Anna Meredith’s Fibs [Moshi Moshi] is a singular recording – the composer’s concept of ‘orchestral bangers’ is realised by a band comprising drums and percussion, cello, tuba, guitar, clarinet and ‘electronics’. In the Arcam’s hands it’s a burly, large-scale listen with smoothly described dynamic peaks and troughs. When the going gets tender there’s more than enough deftness and nuance to the SA30’s presentation to describe just how delicately the instruments are being brushed or strummed, and when the band has a charge at one of Meredith’s giddily ascending, straight-edged progressions there’s more than enough power on tap for the recording to become genuinely oppressive. Low frequency impact and regulation is one of her basic building blocks, and the SA30 organises the bottom end confidently. Thanks Dirac!

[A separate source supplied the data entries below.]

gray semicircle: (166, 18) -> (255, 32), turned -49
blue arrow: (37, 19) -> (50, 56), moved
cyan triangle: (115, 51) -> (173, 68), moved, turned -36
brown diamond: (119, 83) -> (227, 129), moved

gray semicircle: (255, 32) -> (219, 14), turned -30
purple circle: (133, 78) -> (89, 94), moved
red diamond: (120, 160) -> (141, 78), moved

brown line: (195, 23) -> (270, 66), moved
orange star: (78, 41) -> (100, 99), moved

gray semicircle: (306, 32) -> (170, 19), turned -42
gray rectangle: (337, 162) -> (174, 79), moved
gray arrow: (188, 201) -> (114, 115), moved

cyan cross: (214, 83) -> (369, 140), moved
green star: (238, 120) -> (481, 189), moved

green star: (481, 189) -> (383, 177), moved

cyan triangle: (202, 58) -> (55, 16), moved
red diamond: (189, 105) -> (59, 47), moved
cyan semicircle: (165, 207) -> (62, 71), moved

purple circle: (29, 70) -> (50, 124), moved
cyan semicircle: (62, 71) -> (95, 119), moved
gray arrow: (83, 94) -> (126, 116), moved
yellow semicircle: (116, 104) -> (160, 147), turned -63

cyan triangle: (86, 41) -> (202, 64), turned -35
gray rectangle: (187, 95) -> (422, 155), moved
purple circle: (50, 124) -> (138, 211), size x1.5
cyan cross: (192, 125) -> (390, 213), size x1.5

It’s a big, open soundstage the Arcam establishes, and no matter if it’s Anna Meredith’s eccentric five-piece or The Band’s rather more conventional line-up on The Night They Drove Old Dixie Down [Capitol] as a 24bit/192kHz digital file delivered via Roon, the SA30 is muscularly disciplined in its presentation. Separation and focus both impress, and the ease with which individual elements of a recording can be followed is far from typical in products of this type and price. The Arcam makes some pertinent observations about the string gauge of the acoustic guitar, the tension of the skin of the snare drum, the almost supernatural sympathy of the vocal harmonies… As far as clarity, fine detail retrieval and the fundamental timbre of instruments are concerned, the SA30 is a thrillingly direct and communicative device.

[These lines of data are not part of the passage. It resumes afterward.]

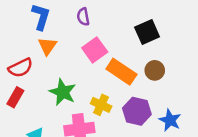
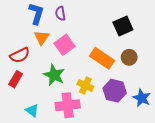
purple semicircle: (83, 17) -> (60, 14), moved
pink square: (95, 50) -> (65, 45), moved

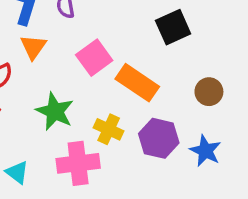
pink square: (65, 45) -> (94, 58), moved
brown circle: (129, 57) -> (209, 92), moved

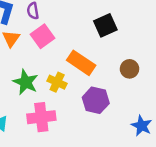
pink square: (94, 58) -> (43, 36), moved
yellow cross: (109, 129) -> (57, 82), moved
blue star: (205, 151) -> (142, 126), moved

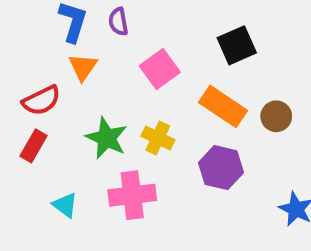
pink square: (43, 36) -> (160, 69), moved
orange rectangle: (81, 63) -> (223, 106), moved

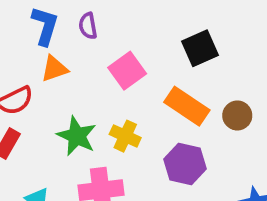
orange triangle: (83, 67) -> (54, 69), turned 36

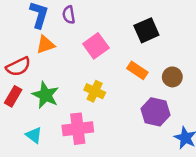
orange rectangle: (187, 106) -> (137, 70), size x0.7
green star: (77, 136) -> (45, 95), moved
purple hexagon: (185, 164) -> (156, 112), moved

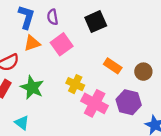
black square: (146, 30) -> (96, 22), moved
pink square: (96, 46) -> (62, 44), moved
pink cross: (78, 129) -> (95, 103), moved, turned 35

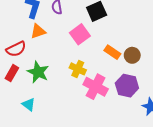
pink square: (62, 44) -> (80, 34), moved
brown circle: (143, 72) -> (132, 55), moved

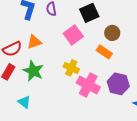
orange triangle: (38, 31) -> (34, 42), moved
brown circle: (132, 55) -> (112, 33), moved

Streaming an MQA file of Nick Drake’s Bryter Layter [Island] via the Roon app, a 16bit/44.1kHz file of Bobby Hughes Experience’s Fusa Riot [Ultimate Dilemma] via AirPlay 2, a CD of Pharoah Sanders’ Thembi [Impulse!] or even a relatively poverty-stricken 320kbps Spotify-derived file of Marika Hackman’s Bath is Black [Transgressive] using Chromecast doesn’t really affect the Arcam’s basic virtues. It dishes the midrange details with particular relish, it sounds big and well organised, and its tonal balance errs pleasantly on the side of the natural and organic. It’s dynamic, but never at the expense of insight; it’s expansive, but never sounds disjointed.

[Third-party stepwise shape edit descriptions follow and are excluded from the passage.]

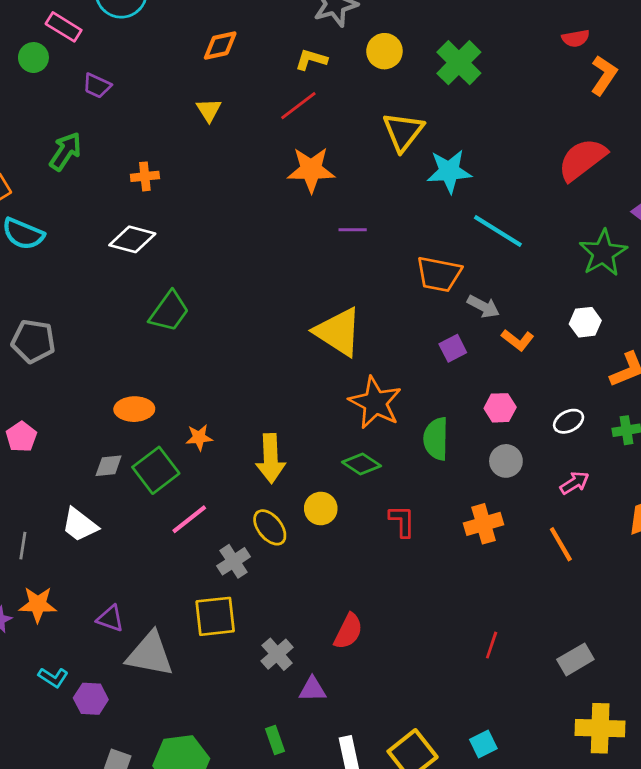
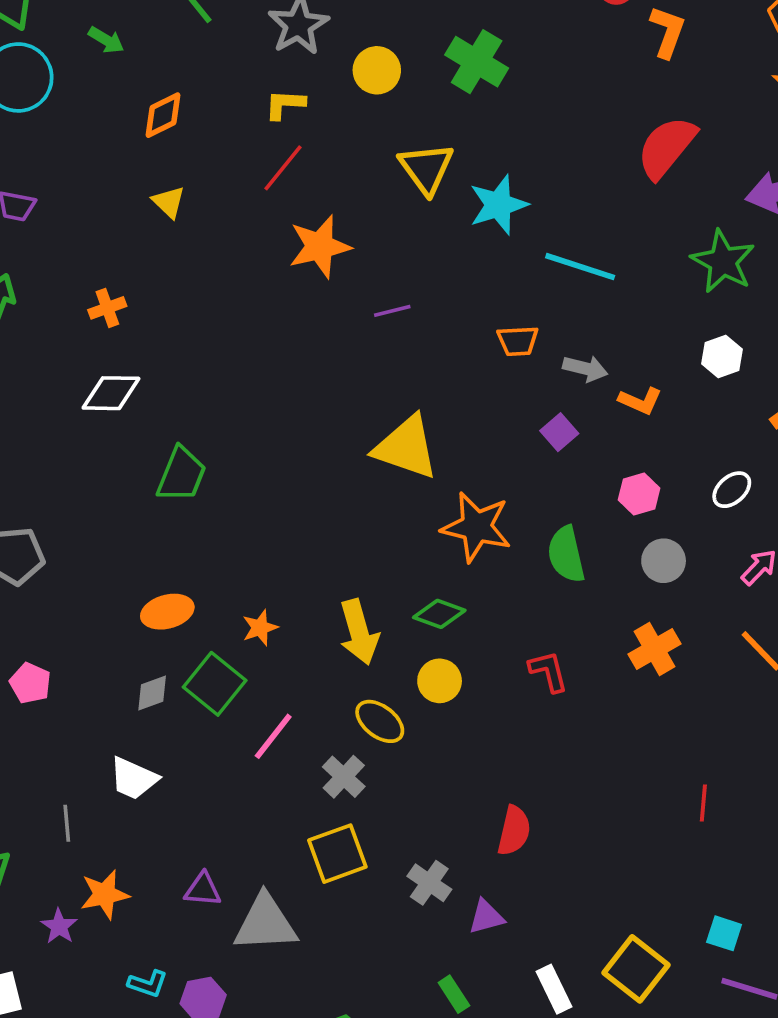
orange trapezoid: (439, 274) -> (518, 341), size x0.7
green diamond: (362, 464) -> (439, 614), moved
cyan square: (483, 744) -> (724, 933), turned -32

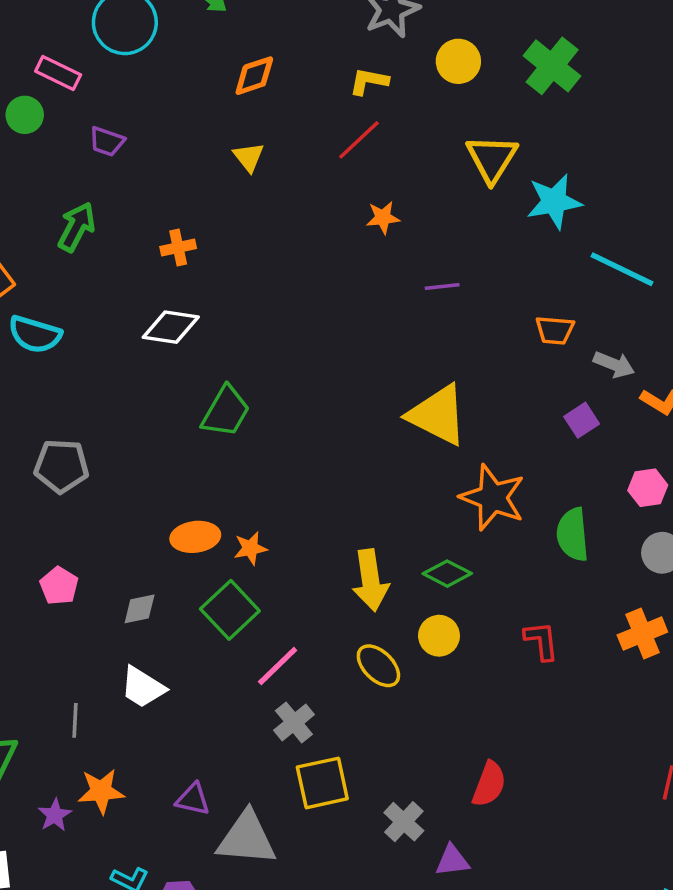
orange star: (320, 247) -> (383, 218), size x0.6
orange star: (260, 628) -> (250, 548), moved
gray diamond: (152, 693) -> (140, 609), moved
gray cross: (344, 777) -> (294, 722), moved

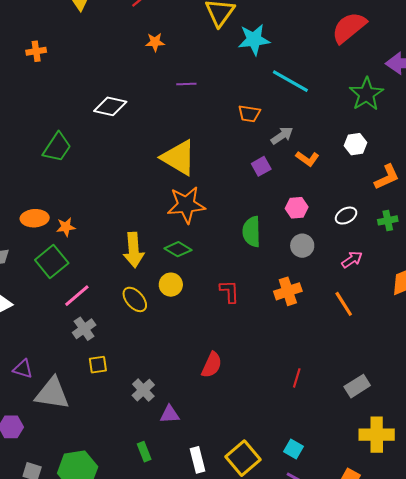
white diamond: (171, 327) -> (110, 106), moved
gray arrow: (614, 364) -> (282, 136), turned -60
orange star: (493, 498) -> (186, 205), moved, turned -30
yellow square: (322, 783) -> (98, 365), size x0.6
red semicircle: (489, 784) -> (212, 365), moved

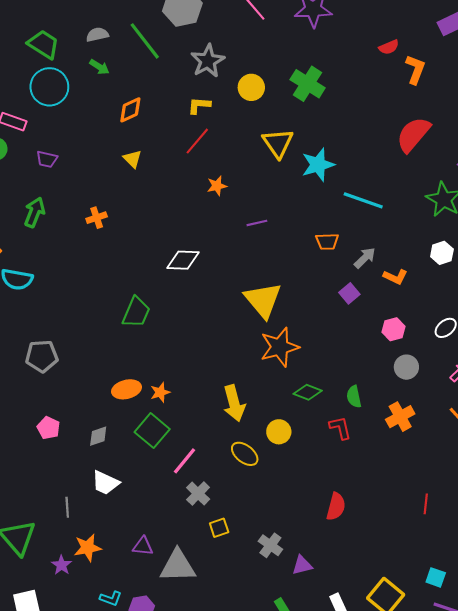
yellow triangle: (179, 158) -> (263, 300), turned 30
green semicircle: (252, 232) -> (354, 397), moved, size x0.7
green diamond: (178, 249) -> (308, 392), moved

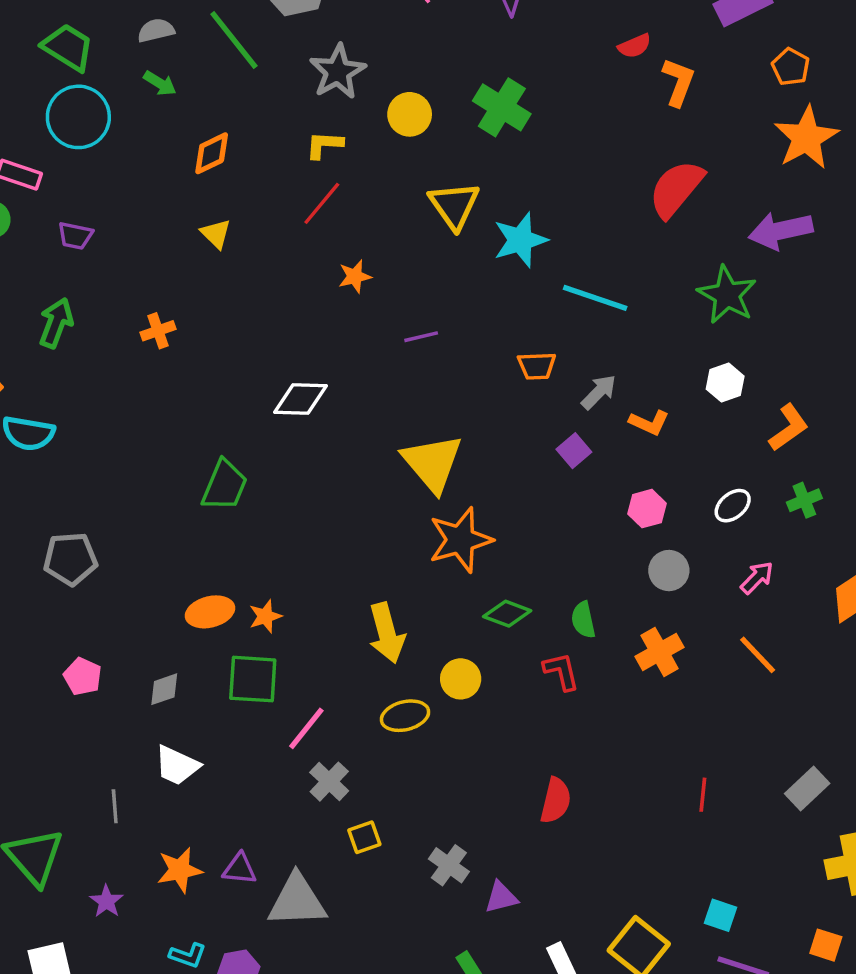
green square: (152, 431) -> (253, 679), turned -36
yellow ellipse: (245, 454) -> (405, 716), turned -52
orange star: (88, 548) -> (180, 870), moved

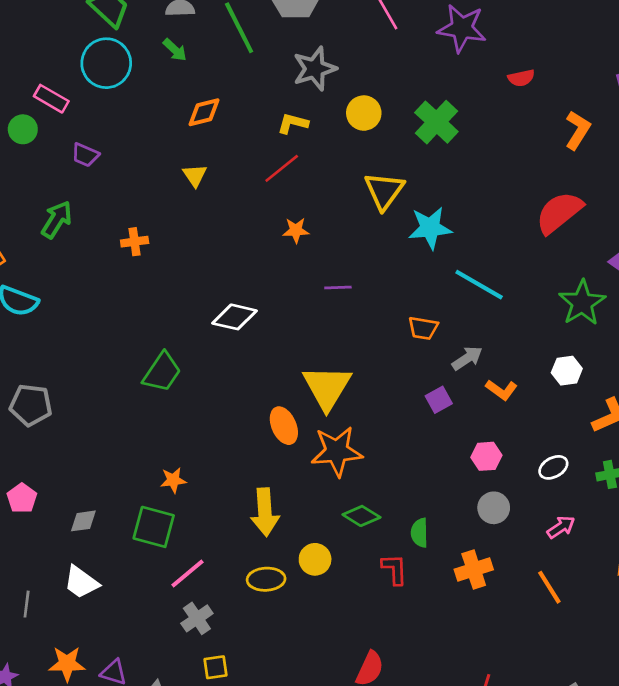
red semicircle: (635, 46) -> (521, 78), moved
orange ellipse: (210, 612) -> (284, 426), moved, turned 69

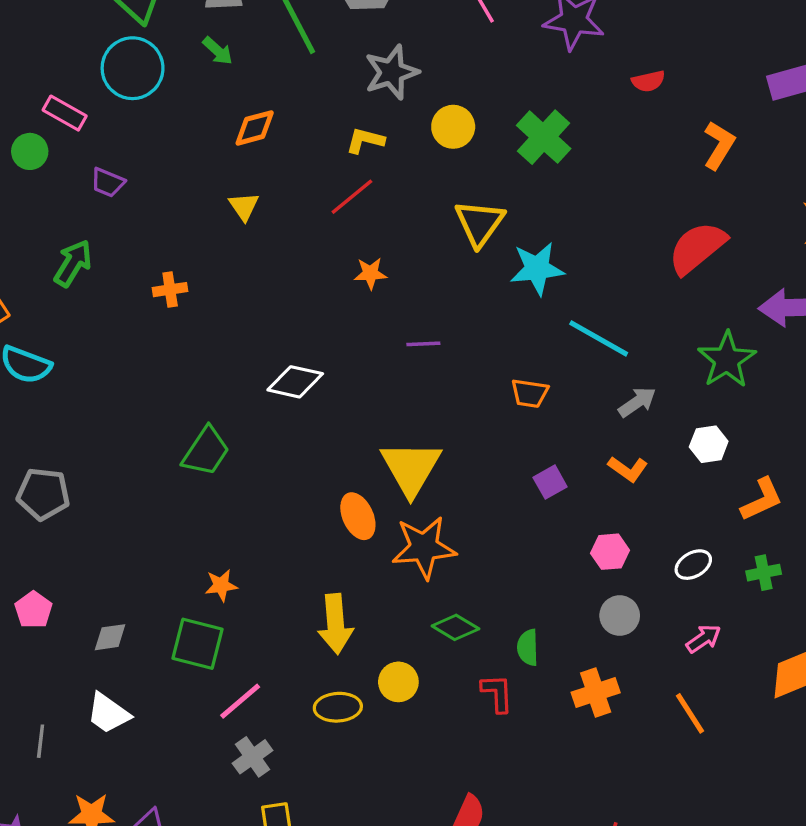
gray arrow: (467, 358) -> (637, 402), moved

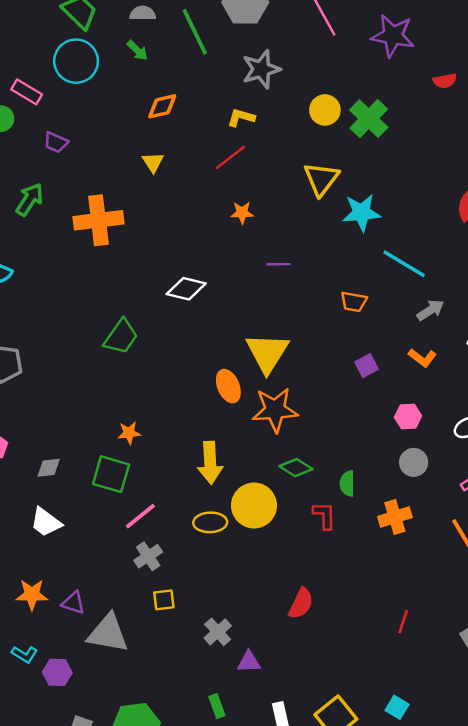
yellow circle: (453, 127) -> (325, 110), moved
orange cross: (170, 290) -> (98, 220), size x2.0
yellow circle: (398, 682) -> (254, 505), size x1.6

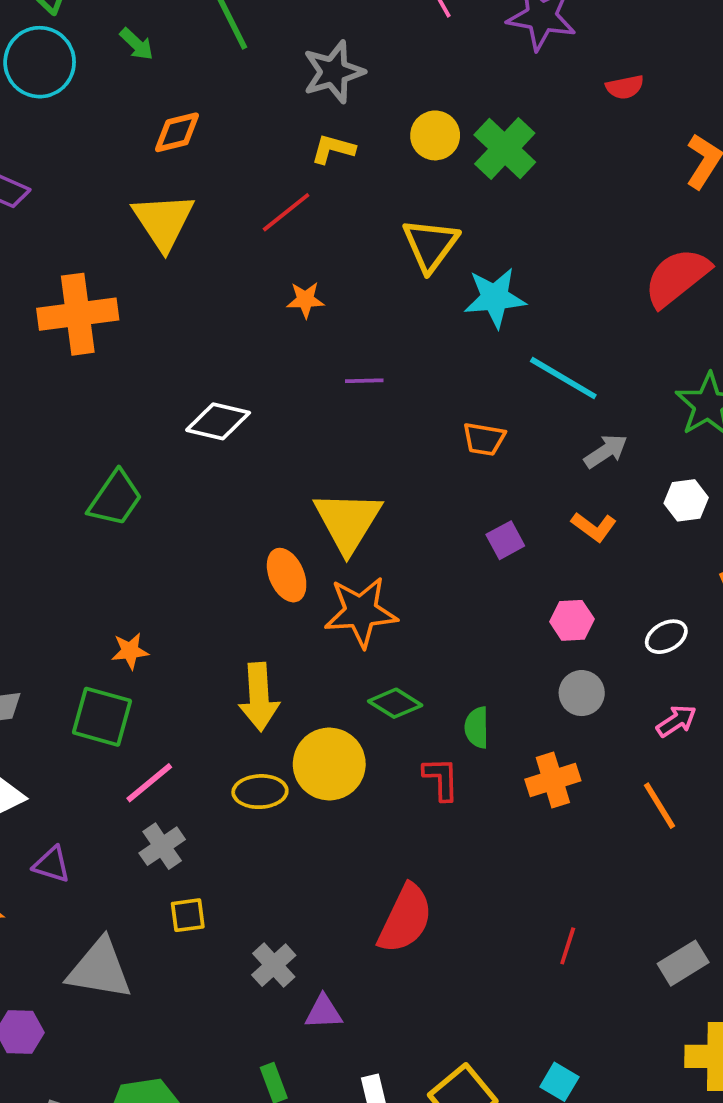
yellow L-shape: (241, 118) -> (333, 149), moved
yellow triangle: (153, 162) -> (163, 221), size x1.8
purple triangle: (73, 603) -> (52, 864), moved
red semicircle: (301, 604) -> (405, 919), size x1.4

About the only area of playback where the Arcam doesn’t seem almost effortlessly in charge is rhythm management. The Bobby Hughes Experience album reveals hints of the SA30’s rather strait-laced approach to a recording’s flow, and the more the music edges towards the dancefloor the more the Arcam seems to be creeping out of its comfort zone. Oh, it’s not a wallflower in the manner of, say, NAD’s M10 Master Series streamer, but neither is it the most adept rug-cutter you ever heard. There’s something in the SA30’s overall attitude that’s about control and organisation, and the looseness that the most rhythm-dependant music thrives on (Fela Ransome Kuti and Africa 70’s Expensive Shit [Sounds Workshop], for instance) is in relatively short supply here.